> ASSIGNMENT
Nothing but the lines from the one containing "Podatke z vaše" through the last line of the data below should be returned, each copied exactly.

> INPUT DATA
Segment Open
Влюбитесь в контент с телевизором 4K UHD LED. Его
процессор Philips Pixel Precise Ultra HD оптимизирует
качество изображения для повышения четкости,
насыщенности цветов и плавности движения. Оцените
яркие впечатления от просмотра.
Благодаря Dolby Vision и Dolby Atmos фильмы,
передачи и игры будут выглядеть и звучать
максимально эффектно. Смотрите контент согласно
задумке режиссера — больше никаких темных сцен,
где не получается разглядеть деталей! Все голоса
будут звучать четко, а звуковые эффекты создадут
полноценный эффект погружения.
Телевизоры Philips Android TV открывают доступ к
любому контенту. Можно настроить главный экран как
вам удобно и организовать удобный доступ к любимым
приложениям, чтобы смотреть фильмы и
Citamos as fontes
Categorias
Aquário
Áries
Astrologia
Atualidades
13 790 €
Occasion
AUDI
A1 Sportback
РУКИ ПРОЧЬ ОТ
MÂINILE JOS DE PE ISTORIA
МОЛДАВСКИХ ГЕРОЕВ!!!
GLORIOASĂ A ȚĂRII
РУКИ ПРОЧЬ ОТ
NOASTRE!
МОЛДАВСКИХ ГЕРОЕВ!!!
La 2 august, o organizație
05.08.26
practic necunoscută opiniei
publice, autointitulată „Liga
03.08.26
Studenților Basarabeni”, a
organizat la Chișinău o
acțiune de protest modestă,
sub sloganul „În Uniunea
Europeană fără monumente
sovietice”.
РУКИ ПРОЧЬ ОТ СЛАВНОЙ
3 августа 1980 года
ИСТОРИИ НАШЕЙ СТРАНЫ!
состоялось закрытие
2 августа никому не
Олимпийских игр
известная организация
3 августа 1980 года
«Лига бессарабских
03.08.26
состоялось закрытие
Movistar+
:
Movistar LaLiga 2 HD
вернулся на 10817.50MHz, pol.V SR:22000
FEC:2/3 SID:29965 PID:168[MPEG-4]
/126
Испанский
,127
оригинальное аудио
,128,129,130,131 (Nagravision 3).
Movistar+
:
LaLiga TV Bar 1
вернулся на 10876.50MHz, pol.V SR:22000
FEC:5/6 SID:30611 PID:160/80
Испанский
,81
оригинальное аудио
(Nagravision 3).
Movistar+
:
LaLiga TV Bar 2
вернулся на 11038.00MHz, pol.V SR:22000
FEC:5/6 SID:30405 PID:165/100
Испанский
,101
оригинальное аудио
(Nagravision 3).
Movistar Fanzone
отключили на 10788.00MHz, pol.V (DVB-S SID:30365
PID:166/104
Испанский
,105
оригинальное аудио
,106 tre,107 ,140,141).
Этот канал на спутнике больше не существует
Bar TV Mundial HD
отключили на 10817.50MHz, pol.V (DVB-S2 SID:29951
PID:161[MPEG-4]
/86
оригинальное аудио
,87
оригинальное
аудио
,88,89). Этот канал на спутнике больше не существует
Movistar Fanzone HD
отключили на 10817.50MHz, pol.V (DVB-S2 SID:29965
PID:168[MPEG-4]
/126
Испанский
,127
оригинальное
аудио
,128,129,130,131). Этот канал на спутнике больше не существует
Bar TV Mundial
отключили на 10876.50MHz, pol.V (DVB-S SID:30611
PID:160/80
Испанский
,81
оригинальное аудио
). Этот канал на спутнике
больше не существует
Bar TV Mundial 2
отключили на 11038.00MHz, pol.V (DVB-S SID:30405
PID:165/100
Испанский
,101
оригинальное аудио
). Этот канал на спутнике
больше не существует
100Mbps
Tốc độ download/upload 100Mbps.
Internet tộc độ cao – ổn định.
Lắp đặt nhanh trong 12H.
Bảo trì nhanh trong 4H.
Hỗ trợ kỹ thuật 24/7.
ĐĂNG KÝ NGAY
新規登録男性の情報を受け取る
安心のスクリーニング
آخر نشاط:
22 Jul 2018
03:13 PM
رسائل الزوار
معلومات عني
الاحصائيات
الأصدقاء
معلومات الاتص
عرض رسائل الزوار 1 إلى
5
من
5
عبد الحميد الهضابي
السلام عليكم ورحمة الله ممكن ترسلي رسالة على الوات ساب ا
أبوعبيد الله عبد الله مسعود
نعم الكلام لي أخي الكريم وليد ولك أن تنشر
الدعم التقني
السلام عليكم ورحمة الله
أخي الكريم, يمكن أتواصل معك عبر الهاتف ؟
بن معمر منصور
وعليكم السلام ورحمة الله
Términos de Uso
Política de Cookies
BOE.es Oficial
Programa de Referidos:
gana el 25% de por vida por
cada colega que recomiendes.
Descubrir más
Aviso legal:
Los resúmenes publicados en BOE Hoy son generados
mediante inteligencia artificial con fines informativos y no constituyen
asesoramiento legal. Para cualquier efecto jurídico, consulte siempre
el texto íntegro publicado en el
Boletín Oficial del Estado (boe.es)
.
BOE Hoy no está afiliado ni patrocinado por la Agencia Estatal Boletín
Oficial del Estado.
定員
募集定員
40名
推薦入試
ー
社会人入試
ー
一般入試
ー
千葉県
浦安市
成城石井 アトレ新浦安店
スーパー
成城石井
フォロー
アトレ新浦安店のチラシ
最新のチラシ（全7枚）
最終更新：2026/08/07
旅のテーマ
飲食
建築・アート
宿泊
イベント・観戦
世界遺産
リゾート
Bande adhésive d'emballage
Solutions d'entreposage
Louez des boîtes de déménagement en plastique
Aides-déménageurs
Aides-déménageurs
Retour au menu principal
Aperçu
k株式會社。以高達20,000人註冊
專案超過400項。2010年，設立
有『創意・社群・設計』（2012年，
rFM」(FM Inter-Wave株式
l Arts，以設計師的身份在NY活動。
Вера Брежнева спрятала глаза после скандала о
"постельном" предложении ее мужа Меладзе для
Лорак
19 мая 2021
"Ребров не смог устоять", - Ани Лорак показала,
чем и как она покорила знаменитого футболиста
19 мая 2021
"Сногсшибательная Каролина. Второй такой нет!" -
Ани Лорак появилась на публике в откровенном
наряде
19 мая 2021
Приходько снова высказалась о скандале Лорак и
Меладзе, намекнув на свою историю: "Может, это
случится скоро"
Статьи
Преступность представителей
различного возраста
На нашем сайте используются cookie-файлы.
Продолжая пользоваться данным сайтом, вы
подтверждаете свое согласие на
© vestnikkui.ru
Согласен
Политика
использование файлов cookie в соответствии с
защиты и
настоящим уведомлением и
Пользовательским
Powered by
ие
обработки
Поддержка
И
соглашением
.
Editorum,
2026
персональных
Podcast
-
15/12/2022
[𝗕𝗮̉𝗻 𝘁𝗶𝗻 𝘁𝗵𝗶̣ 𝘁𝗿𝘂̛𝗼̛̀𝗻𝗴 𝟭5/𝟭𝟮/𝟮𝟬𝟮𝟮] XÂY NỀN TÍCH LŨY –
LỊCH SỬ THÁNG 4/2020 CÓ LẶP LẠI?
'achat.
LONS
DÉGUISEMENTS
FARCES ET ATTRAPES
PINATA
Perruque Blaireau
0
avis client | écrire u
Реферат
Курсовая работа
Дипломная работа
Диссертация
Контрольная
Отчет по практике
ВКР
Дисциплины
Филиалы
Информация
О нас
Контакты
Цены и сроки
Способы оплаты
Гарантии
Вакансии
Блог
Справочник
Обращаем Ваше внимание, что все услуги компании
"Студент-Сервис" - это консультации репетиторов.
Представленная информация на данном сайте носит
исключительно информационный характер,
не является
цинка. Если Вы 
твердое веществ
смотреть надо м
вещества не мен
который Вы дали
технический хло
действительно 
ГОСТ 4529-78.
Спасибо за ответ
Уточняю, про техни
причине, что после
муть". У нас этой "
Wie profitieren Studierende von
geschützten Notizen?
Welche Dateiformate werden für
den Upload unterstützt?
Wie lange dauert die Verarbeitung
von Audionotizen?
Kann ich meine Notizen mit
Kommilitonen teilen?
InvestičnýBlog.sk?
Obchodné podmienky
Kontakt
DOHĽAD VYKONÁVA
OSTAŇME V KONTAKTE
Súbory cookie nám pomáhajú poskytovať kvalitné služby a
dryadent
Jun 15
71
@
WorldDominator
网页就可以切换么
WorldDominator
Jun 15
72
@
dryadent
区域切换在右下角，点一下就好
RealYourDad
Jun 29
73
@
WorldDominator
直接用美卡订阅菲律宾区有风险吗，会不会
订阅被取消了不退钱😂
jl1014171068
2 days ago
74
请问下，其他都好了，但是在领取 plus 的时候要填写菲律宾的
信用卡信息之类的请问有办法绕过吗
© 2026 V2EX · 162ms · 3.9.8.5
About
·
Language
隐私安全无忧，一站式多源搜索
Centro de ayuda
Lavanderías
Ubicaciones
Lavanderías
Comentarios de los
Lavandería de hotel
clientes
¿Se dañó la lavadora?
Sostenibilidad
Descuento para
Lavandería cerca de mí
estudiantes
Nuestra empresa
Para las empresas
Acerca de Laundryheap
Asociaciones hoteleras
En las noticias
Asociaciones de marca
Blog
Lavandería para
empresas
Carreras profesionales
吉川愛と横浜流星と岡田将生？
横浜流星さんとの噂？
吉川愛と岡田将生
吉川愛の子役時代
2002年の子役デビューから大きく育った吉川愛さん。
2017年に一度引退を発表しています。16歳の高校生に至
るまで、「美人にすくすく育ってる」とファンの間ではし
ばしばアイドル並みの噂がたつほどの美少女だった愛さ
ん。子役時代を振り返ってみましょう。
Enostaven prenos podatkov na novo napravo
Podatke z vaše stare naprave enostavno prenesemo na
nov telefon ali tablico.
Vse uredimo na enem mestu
Segment Closed
> RESULT BELOW
Podatke z vaše stare naprave enostavno prenesemo na
nov telefon ali tablico.
Vse uredimo na enem mestu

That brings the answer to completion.